Pulmonary transplantation is a very demanding surgical procedure, often accompanied by coagulopathy and severe perioperative bleeding. The most common complication that develops within the first 72 hours after surgery is primary graft dysfunction (PGD), up to 30% in the most severe form. The etiology of PGD is multifactorial. One of the causes may be the amount of perioperative blood loss. Intravascular volume is normally maintained by the administration of crystalloid and colloid solutions and fresh frozen plasma, which is also used to treat coagulopathy, however it is administered at the discretion of the anaesthetist and his experience, practically meaning ,,blindly". In the field of the allogeneous ischemic organ, these substitution solutions essentially become another allogeneous material and can cause undesired immunomodulation and contribute to the development of PGD. In our prospective randomized trial (120 patients), two patient groups will be investigated. In the first group, the coagulopathy and perioperative blood loss will be treated by the current standard approach, by ,,blind" administration of fresh frozen plasma, crystalloids and colloids. In the second group, the cause of coagulopathy will be diagnosed and treated according to the point-of-care (POC) results of ROTEM, PFA 200 and Multiplate. A colloidal solution of 5% albumin will be used to replace the circulating volume and maintain the oncotic pressure. Investigators assume that the POC management of coagulopathy and bleeding in the second group will lead to a reduction in perioperative bleeding, to reduced administration of infusion solutions, and thus to a reduction of the incidence of PGD.


Clinical Trial Description

Introduction and project description:

Primary graft dysfunction (PGD) in lung transplant patients is described as acute pulmonary damage occurring early in lung transplantation (in the first 72 hours) (1, 2), sometimes referred to as ischemia - reperfusion injury (1). It is characterized by non-cardiac pulmonary edema and diffuse alveolar damage. Clinically, it is manifested by varying degrees of hypoxemia, along with diffuse infiltrates in the X-ray of the lung. There are more theories that try to explain the cause of PGD. A number of factors such as cold organ ischemia, mechanical irritation during organ reperfusion, immunological, inflammatory, microbiological factors, and many others associated with lung transplantation (2, 3) may play a roll. Depending on the severity of the clinical symptoms and the severity of X-ray findings according to International Society of Heart and Lung Transplantation (ISHLT) there are three types of PGD. The incidence of PGD in its worst form (Grade 3) in early post-transplantation period is being reported to be present in up to 30% and between 10-25% within 24-72 hours after organ reperfusion. Lighter forms of PGD (1st and 2nd degree) occur much more frequently (2,3). Lung affected by PGD is characteristically edematous and the gas exchange is significantly impaired due to damage to the endothelial barrier integrity of the vessels and the epithelial barrier of the lung tissue. The presence of PGD significantly increases the morbidity and mortality of patients and significantly prolongs the time spent in invasive mechanical ventilation, generally prolongs the time spent in intensive care unit and is a significant risk factor for development of chronic rejection of the transplanted lung (2,3).

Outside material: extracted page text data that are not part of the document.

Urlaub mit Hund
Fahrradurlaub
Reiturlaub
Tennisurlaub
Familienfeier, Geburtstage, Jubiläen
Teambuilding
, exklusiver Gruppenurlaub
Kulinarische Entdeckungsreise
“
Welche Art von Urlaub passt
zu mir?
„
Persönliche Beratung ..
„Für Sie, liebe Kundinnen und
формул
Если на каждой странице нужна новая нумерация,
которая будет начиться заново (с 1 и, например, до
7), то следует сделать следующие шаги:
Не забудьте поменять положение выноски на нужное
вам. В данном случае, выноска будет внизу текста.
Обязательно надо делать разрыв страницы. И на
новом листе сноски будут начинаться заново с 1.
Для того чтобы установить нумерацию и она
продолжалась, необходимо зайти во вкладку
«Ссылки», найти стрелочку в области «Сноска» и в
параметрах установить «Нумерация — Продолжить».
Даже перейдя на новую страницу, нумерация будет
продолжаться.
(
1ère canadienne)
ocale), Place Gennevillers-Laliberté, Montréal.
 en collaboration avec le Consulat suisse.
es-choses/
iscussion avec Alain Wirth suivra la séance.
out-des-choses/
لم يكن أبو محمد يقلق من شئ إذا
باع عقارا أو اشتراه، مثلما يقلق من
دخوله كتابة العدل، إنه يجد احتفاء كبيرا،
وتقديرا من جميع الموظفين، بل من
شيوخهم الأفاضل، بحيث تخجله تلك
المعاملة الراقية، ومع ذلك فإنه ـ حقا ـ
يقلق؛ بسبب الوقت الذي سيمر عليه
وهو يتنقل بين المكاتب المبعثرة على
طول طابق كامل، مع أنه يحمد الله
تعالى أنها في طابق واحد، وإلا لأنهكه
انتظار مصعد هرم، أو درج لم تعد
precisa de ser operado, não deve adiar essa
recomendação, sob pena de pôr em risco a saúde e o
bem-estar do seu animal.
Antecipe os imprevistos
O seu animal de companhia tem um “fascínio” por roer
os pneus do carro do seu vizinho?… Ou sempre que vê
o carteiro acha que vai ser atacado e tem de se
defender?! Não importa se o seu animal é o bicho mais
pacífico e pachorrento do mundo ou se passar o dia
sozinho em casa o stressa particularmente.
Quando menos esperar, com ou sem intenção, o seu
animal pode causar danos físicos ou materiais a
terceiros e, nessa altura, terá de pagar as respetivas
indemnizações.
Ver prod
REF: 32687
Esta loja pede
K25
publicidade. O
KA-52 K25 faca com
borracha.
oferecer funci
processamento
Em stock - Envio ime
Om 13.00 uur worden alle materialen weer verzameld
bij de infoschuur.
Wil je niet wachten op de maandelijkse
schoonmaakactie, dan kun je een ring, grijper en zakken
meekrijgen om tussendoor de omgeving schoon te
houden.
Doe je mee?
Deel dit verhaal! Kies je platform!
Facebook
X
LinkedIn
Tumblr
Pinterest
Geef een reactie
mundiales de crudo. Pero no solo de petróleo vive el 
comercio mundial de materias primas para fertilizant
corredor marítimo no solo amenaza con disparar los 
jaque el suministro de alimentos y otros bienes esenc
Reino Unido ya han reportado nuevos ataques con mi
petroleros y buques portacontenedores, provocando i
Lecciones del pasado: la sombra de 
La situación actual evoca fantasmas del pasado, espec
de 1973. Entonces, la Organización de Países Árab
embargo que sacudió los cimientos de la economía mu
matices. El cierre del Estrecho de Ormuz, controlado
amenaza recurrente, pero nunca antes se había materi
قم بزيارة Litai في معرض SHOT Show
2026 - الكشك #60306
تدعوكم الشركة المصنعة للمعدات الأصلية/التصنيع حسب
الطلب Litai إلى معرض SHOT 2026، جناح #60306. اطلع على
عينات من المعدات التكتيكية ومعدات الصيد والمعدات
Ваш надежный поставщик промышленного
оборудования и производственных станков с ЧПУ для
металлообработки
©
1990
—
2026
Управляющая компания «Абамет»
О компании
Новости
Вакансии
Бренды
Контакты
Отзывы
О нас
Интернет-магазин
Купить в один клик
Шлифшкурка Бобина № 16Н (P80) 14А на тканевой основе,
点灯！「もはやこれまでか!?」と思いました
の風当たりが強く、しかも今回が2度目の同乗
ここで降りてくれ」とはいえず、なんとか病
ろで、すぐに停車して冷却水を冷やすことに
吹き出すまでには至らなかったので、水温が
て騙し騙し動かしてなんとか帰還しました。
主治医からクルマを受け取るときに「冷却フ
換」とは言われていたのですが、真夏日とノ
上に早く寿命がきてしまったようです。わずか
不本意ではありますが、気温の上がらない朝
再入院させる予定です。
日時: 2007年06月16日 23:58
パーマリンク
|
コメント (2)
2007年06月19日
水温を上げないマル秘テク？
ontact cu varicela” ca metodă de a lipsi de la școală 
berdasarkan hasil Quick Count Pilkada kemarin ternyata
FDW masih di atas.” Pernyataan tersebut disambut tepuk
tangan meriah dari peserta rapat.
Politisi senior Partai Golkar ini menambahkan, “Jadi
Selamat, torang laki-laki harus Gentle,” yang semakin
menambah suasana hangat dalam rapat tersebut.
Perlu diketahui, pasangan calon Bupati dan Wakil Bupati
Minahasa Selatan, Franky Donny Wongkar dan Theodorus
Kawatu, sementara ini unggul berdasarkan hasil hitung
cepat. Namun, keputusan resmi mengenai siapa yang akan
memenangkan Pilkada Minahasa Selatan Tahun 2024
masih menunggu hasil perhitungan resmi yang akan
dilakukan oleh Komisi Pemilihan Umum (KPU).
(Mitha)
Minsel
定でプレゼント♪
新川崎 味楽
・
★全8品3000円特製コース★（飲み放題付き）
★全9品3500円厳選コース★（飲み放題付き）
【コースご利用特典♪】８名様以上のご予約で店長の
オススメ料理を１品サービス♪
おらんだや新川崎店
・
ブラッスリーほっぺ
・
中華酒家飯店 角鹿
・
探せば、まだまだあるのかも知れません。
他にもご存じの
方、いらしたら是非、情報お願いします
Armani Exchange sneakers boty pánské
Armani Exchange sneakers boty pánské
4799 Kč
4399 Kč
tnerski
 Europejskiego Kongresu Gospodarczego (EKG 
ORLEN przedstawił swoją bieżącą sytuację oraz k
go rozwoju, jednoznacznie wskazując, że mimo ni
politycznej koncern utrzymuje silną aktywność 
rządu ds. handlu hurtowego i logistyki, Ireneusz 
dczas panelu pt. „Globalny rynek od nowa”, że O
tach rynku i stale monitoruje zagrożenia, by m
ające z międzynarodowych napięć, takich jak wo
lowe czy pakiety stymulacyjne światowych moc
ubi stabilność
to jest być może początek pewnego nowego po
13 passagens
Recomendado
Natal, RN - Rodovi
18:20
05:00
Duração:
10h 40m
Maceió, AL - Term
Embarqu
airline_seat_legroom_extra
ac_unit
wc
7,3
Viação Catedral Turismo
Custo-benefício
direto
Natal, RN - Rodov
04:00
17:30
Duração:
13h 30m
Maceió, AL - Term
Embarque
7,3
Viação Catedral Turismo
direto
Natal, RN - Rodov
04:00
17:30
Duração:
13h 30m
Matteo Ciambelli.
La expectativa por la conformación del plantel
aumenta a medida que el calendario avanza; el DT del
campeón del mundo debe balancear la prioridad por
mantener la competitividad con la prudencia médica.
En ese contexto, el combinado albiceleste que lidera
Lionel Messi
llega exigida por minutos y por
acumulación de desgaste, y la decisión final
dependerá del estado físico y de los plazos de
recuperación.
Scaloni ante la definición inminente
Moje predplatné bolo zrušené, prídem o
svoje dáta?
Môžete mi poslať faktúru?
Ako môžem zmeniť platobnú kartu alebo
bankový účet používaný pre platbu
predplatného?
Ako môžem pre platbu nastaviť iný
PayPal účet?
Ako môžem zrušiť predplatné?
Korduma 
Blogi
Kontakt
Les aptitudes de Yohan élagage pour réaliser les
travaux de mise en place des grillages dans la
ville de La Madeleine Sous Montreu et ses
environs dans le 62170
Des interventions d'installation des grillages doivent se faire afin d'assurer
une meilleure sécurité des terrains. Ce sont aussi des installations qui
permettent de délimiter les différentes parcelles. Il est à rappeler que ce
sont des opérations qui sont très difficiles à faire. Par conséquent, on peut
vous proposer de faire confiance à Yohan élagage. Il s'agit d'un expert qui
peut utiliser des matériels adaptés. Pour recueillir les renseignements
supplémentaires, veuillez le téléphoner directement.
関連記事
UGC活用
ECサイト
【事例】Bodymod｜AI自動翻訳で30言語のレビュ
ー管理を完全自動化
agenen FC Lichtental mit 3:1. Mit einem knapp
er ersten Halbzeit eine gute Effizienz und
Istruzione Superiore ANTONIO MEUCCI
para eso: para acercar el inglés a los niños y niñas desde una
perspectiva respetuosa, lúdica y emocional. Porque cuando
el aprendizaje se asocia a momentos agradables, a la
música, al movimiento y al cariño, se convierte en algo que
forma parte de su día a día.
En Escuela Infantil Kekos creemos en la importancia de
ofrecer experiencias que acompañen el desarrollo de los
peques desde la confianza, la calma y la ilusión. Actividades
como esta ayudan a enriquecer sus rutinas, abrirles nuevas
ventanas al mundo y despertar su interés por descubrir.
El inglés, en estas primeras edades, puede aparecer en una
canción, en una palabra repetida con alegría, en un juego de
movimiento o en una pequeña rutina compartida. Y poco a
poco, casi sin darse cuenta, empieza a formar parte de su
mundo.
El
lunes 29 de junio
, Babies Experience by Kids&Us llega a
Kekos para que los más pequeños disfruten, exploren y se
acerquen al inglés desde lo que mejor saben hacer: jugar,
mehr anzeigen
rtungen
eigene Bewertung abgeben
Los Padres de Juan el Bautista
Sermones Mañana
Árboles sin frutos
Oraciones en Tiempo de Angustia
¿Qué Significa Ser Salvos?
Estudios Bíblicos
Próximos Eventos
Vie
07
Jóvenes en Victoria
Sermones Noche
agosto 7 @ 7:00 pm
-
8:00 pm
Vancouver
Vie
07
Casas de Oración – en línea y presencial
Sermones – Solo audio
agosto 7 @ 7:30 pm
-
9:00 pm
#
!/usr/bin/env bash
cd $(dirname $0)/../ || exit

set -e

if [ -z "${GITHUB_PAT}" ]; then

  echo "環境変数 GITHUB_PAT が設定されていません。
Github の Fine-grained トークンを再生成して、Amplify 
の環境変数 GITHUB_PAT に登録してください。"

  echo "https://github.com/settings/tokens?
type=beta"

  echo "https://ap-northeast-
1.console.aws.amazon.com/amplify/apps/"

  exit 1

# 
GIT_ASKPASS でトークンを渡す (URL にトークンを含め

Lung transplantation is a demanding surgical procedure often associated with the development of coagulopathy and significant bleeding, especially when extracorporeal membrane oxygenation (ECMO) is used perioperatively, which is practically used in the most cases. Blood loss is replaced by the administration of crystalloid and colloid solutions in order to maintain normovolemia and by administering FFP, which is also used to treat coagulopathy, despite the fact that the International Normalized Ratio (INR) of blood plasma is 1.5-1.6. These preparations are administered according to the anesthesiologist's experience and practically ,,blindly". However, their administration in patient significantly immunocompromised may mean a risk of immunomodulation and thus a deterioration of PGD. In addition, the administration of blood plasma is generally associated with higher morbidity and mortality of patients (1).

On the other hand, point-of-care (POC) monitoring of the hemocoagulation state using rotational thromboelastometry (ROTEM) and subsequent targeted coagulopathy therapy during the perioperative period and traumatic life threatening bleeding resulted in decreased bleeding intensity and consumption of transfusion products and this approach led to a reduction in morbidity and mortality of these patients (2,3).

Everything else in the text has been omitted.